Escrevi na manhã desta segunda um texto sobre o que chamei "Os 1.001 e dias e noites" de horror do governo Bolsonaro. Afirmei que nem mesmo a sua espetacular ruindade poderia pôr em segundo plano a evidência de que as duas características principais da gestão são o golpismo e o negacionismo. E, por óbvio, essa gente terá de responder por isso.
O Palácio do Planalto preparou uma pajelança para marcar a data. E agora haverá uma agenda de viagens do presidente, que, obviamente, tem todas as tintas e características de campanha eleitoral antecipada, com dinheiro público. Que as instâncias adequadas sejam acionadas. Quero me fixar no evento em si. Bem, não havia acontecido ainda quando escrevi, mas já dava para adivinhar: golpismo e negacionismo estiveram no centro do discurso do presidente — e, como está demonstrado, também antecipou a campanha eleitoral de 2022. Dado que é uma solenidade oficial e com discurso público, o crime eleitoral é patente. Voltarei ao ponto em outro texto.
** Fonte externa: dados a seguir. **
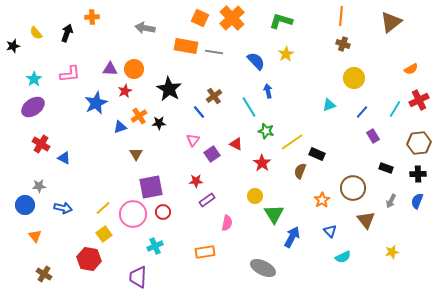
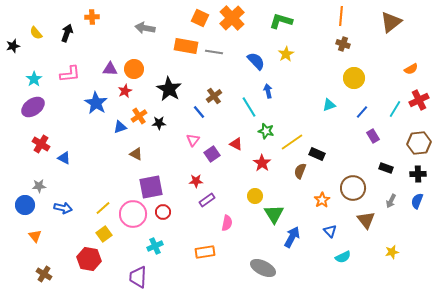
blue star at (96, 103): rotated 15 degrees counterclockwise
brown triangle at (136, 154): rotated 32 degrees counterclockwise
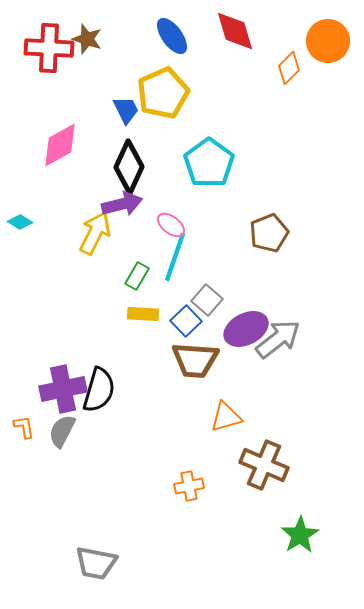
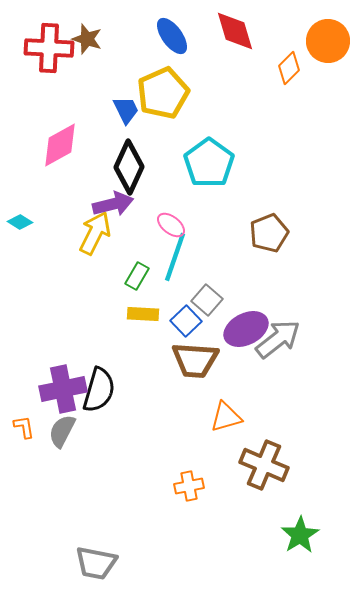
purple arrow: moved 9 px left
Falaram, antes de Bolsonaro, Pedro Guimarães, presidente da Caixa (à distância porque está com Covid-19); Luiz Eduardo Ramos (Secretaria-Geral); João Roma (Cidadania); Paulo Guedes (Economia) e Ciro Nogueira (Casa Civil). Há particularidades a destacar dessas falas, mas não neste artigo. O sotaque era, digamos, administrativista, a indicar quão operoso é o governo. O titular da Economia, claro!, resolveu fazer voos políticos. Com a habilidade costumeira. Mas me fixo em Bolsonaro.
O GOLPSIMO
Ah, sim, ele está mais contido. Tenta fingir um perfil institucional. Fala mais pausada, mais contida, convocando, desde já, o antipetismo a entrar em ação -- sabem como é... Há o receio de que surja, à direita, uma alternativa a seu nome. Mas é quem é. Dois momentos têm de ser destacados.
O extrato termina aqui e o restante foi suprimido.